Given information:

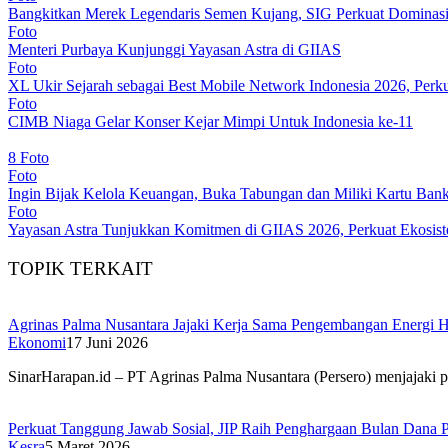
Bangkitkan Merek Legendaris Semen Kujang, SIG Perkuat Dominasi
Foto
Menteri Purbaya Kunjunggi Yayasan Astra di GIIAS
Foto
XL Ukir Sejarah sebagai Best Mobile Network Indonesia 2026, Pe
Foto
CIMB Niaga Gelar Konser Kejar Mimpi Untuk Indonesia ke-11
8 Foto
Foto
Ingin Bijak Kelola Keuangan, Buka Tabungan dan Miliki Kartu Bank
Foto
Yayasan Astra Tunjukkan Komitmen di GIIAS 2026, Perkuat Eko
TOPIK TERKAIT
Agrinas Palma Nusantara Jajaki Kerja Sama Pengembangan Energi 
Ekonomi
17 Juni 2026
SinarHarapan.id – PT Agrinas Palma Nusantara (Persero) menjajaki
Perkuat Tanggung Jawab Sosial, JIP Raih Penghargaan Bulan Dana P
Kesra
5 Maret 2026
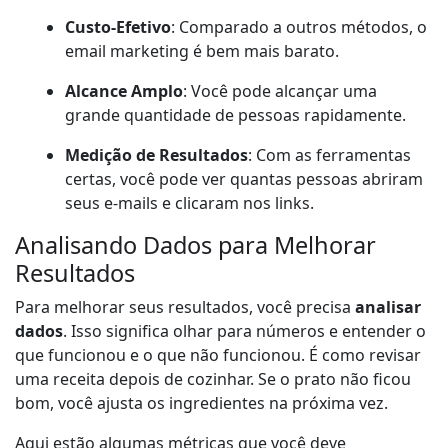
Custo-Efetivo
: Comparado a outros métodos, o
email marketing é bem mais barato.
Alcance Amplo
: Você pode alcançar uma
grande quantidade de pessoas rapidamente.
Medição de Resultados
: Com as ferramentas
certas, você pode ver quantas pessoas abriram
seus e-mails e clicaram nos links.
Analisando Dados para Melhorar
Resultados
Para melhorar seus resultados, você precisa
analisar
dados
. Isso significa olhar para números e entender o
que funcionou e o que não funcionou. É como revisar
uma receita depois de cozinhar. Se o prato não ficou
bom, você ajusta os ingredientes na próxima vez.
Aqui estão algumas métricas que você deve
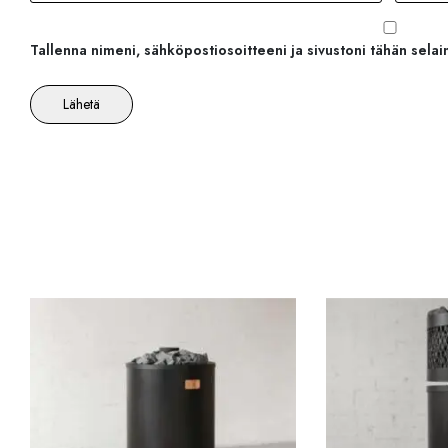
Tallenna nimeni, sähköpostiosoitteeni ja sivustoni tähän sel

Your task:
Nothing should appear in the answer except the lines from the one containing "que funcionou e" through the last line of the listing, given again exactly and with no pictures.

Exercise answer:
que funcionou e o que não funcionou. É como revisar
uma receita depois de cozinhar. Se o prato não ficou
bom, você ajusta os ingredientes na próxima vez.
Aqui estão algumas métricas que você deve
Tallenna nimeni, sähköpostiosoitteeni ja sivustoni tähän sel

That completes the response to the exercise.